I need some guidance with the following proof:
Let V be a finite dimensional vector space, and V* its dual.
Let C = $(f1, ... , fn)\subset{V*}$ be a basis for V*.
Let $w\in{V*}$.
Prove that there exists $B\subset{V}$ such that C is dual for B.
Here's what I have so far:
Since C is a basis, then its elements are linearly independent and are not zeroes.
But I can't figure out the use of "w", as well as how to continue proving this.
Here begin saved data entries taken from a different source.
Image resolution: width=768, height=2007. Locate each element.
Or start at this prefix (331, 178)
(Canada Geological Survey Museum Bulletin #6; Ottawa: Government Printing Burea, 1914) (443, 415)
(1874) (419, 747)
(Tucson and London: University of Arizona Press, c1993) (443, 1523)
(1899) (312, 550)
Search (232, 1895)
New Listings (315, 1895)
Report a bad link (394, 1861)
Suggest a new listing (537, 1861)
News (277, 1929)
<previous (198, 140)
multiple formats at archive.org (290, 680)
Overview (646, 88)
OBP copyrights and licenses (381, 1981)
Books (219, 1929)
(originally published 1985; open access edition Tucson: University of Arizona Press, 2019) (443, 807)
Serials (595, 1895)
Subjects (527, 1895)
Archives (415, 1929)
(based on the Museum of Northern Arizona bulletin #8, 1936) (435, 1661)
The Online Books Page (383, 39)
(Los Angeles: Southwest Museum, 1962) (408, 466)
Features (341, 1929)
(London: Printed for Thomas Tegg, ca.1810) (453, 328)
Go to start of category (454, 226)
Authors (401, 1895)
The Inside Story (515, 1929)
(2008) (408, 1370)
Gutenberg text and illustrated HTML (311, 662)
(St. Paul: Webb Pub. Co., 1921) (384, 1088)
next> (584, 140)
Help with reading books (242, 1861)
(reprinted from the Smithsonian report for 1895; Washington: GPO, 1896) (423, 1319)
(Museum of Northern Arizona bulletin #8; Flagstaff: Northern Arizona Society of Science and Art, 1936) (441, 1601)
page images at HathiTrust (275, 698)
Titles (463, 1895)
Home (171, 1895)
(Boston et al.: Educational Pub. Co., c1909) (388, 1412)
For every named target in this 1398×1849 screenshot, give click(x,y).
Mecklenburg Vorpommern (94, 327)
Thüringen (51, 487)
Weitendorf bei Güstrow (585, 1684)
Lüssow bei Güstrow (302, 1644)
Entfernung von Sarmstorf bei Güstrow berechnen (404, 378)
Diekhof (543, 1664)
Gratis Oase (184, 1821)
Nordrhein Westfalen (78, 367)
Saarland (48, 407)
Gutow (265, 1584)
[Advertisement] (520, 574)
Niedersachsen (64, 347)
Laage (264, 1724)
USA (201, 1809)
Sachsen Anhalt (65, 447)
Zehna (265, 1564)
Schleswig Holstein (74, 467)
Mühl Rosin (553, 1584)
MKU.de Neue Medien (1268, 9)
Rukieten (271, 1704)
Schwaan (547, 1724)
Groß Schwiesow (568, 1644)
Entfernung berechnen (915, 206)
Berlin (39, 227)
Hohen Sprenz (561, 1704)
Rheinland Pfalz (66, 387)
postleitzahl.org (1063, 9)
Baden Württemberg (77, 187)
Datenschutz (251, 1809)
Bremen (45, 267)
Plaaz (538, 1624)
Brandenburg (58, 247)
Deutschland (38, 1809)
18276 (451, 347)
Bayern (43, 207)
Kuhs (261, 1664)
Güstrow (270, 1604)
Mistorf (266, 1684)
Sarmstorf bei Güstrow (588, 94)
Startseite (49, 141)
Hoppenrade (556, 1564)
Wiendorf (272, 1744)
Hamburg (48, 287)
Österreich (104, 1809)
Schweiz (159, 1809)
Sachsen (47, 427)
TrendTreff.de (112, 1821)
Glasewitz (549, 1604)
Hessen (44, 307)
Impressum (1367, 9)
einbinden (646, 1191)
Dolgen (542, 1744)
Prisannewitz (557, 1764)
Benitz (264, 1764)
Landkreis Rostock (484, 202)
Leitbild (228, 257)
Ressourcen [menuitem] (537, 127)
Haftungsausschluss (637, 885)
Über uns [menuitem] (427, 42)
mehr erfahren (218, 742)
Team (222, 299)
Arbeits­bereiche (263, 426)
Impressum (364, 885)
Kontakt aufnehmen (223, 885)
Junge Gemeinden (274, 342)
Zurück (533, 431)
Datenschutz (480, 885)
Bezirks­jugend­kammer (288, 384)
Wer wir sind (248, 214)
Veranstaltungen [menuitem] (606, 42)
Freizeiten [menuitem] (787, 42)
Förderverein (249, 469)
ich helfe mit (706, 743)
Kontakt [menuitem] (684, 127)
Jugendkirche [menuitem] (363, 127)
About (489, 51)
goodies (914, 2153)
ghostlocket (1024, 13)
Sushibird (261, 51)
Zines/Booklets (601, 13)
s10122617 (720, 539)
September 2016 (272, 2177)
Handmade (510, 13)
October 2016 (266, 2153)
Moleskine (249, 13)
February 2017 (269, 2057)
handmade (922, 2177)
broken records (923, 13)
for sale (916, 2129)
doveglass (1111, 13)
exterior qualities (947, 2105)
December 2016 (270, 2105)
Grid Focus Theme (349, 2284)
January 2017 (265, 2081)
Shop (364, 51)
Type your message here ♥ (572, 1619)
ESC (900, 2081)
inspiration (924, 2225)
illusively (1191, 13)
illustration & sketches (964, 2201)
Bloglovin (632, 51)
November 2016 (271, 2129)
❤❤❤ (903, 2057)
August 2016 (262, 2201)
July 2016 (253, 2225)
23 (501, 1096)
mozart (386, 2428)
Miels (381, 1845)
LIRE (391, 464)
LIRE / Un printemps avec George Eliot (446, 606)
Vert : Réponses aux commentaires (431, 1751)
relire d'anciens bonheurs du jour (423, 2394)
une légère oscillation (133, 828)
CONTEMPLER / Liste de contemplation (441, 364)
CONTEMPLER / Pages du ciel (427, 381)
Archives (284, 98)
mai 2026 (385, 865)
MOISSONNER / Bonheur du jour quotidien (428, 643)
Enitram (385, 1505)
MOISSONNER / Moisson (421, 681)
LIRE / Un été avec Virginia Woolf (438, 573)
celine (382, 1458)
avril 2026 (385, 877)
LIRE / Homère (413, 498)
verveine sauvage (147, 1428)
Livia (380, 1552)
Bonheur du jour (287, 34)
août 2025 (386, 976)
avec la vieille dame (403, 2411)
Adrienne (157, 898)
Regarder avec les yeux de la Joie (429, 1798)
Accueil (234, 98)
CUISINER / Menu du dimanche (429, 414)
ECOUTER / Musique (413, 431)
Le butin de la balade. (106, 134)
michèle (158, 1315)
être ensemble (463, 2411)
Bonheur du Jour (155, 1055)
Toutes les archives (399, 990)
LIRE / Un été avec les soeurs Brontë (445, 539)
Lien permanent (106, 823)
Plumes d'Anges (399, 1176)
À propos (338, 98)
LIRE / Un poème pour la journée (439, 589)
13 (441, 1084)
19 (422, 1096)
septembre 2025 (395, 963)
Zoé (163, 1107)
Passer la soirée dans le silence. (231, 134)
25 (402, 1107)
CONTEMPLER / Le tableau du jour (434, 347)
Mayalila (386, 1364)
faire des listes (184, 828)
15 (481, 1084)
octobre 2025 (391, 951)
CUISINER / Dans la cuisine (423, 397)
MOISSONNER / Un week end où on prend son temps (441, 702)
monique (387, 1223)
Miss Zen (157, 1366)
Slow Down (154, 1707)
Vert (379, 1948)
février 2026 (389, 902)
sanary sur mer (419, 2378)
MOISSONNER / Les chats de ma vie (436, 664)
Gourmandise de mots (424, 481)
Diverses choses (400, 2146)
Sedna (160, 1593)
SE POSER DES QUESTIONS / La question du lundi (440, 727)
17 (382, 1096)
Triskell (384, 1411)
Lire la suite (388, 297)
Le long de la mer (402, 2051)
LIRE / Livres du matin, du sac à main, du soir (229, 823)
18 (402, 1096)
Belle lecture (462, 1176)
Thanks in advance for your help!
On
Define $i_V \colon V \to V^{**}$ as follows: For $w \in V^*$, $v \in V$ let $$ i_V(v)(w) = w(v) $$ that is $i_V(v)$ is "evaluation at $v$". Then $i_V$ is linear and one-to-one: If $v \ne 0$, extend $v$ to a basis $B$ of $V$ and define $w \in V^*$ by $w(v) = 1$, $w(b) = 0$, $b \in B \setminus \{v\}$. Then $$ i_V(v)(w) = w(v) = 1 $$ hence $i_V(v) \ne 0$. So $i_V$ is one-to-one.
As $V$ is finite-dimensional, $\dim V^{**} = \dim V$, so $i_V$ is an isomorphism.
Now let $C^*$ be the dual basis of $C$ in $V^{**}$, that is with $C^* =(f_1^*, \ldots, f_n^*)$ we have $$ f_i^*(f_j) = \delta_{ij}, \qquad 1 \le i,j \le n $$ Define $B := i_V^{-1}[C]$. Then, as $i_V$ is an isomorphism, $B$ is a basis of $V$ and with $B = (v_1, \ldots, v_n)$ we have $$ f_j(v_i) = i_V(v_i)(f_j) = f_i^*(f_j) = \delta_{ij}$$
The dual basis $f_1^*, \dotsc, f_n^*$ in $V^{**}$ of $C=\{f_1, \dotsc, f_n \}$ gives rise to a basis $B$ of $V$ via the canonical isomorphism $j:V \to V^{**}$. The dual of $B$ is $C$.
Proof: We compute:
$$\delta_{ab}=f_a^*(f_b)=j(j^{-1}(f_a^*))(f_b)=f_b(j^{-1}(f_a^*)),$$
hence the elements $f_1, \dotsc, f_n$ form a dual basis of the basis $j^{-1}(f_1^*), \dotsc, j^{-1}(f_n^*)$.